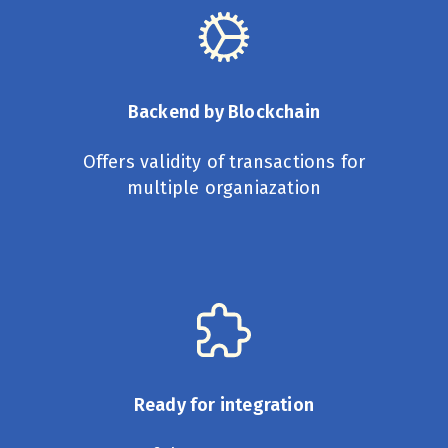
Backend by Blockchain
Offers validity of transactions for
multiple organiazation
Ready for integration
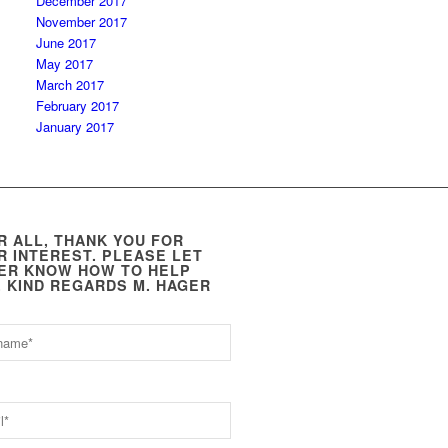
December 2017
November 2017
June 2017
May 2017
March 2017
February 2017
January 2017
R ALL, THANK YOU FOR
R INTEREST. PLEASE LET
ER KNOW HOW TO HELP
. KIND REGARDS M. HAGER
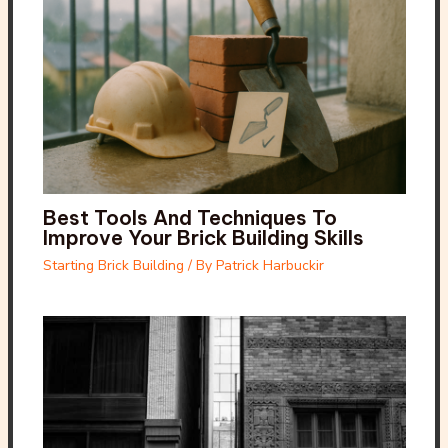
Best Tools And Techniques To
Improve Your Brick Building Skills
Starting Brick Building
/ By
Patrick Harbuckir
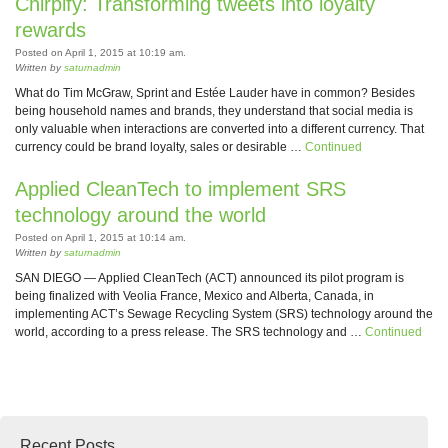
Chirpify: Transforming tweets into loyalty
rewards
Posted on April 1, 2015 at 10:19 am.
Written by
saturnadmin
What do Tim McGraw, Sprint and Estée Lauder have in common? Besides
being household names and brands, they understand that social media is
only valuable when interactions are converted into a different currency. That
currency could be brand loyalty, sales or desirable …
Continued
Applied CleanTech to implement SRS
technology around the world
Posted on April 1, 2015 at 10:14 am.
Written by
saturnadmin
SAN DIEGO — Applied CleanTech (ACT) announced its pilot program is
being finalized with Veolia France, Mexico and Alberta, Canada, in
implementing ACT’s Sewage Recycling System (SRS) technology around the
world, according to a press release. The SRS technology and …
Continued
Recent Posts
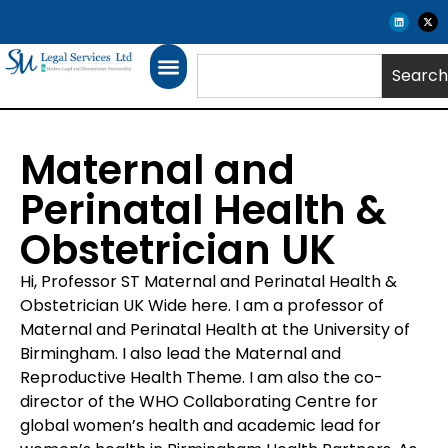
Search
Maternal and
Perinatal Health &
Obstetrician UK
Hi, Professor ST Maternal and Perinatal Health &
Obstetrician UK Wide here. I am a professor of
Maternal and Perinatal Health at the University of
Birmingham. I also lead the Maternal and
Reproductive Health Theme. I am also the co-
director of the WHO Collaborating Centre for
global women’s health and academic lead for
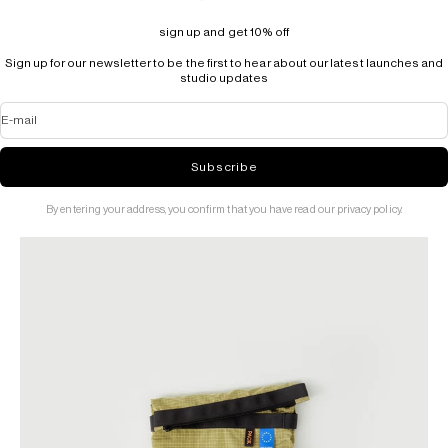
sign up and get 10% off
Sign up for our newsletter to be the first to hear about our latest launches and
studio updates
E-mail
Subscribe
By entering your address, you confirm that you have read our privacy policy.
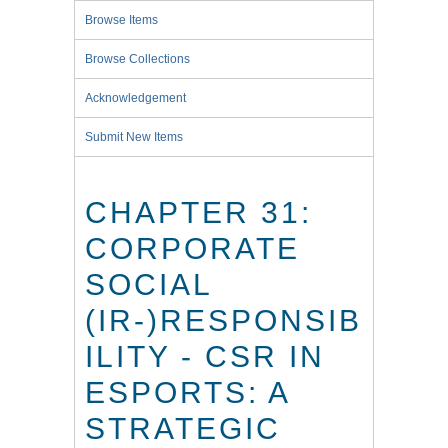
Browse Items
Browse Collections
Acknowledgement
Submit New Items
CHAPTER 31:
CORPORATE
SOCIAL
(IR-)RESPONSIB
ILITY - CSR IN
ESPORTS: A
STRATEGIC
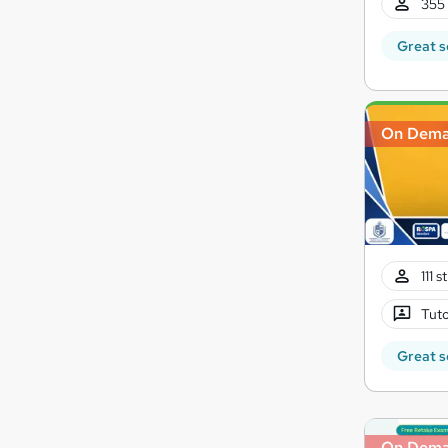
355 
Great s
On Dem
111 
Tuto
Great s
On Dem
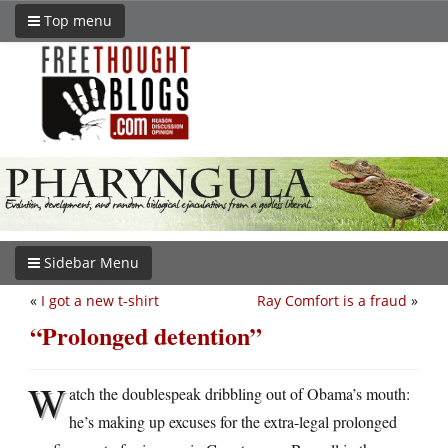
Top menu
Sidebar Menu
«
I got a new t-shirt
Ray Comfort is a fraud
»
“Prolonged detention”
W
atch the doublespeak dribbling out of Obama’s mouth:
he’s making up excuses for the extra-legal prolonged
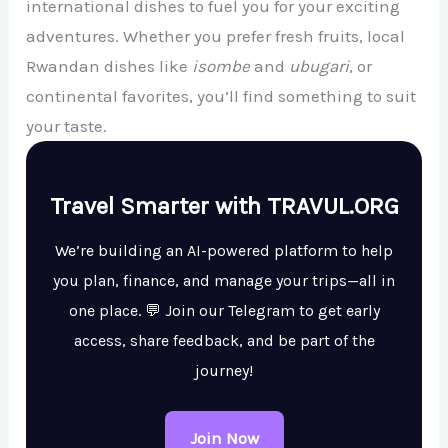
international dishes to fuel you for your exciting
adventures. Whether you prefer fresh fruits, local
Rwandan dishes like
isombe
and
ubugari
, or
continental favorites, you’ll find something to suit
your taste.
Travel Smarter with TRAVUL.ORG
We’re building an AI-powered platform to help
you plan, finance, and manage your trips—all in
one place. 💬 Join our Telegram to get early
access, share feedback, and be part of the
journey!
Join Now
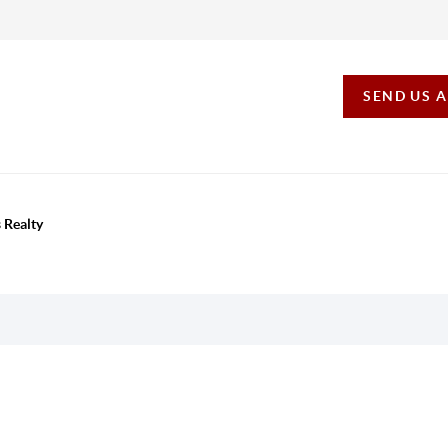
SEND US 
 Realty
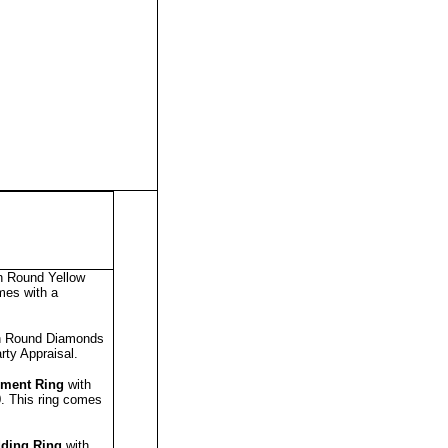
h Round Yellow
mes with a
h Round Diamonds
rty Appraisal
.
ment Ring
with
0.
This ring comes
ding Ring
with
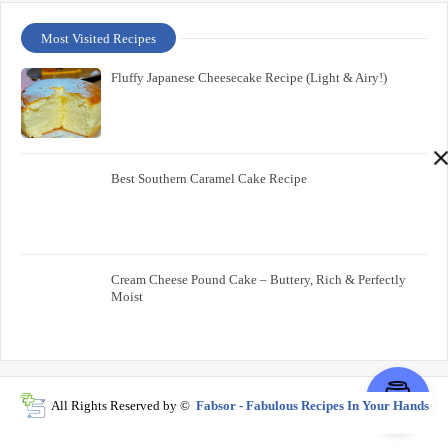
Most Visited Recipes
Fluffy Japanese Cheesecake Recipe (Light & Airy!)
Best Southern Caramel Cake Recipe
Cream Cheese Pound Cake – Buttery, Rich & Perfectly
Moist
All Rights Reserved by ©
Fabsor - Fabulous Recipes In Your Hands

-- Exercise requirements --
The number of lines in the data holding the string "Brick" is the whole answer.

-- Reply to the exercise --
2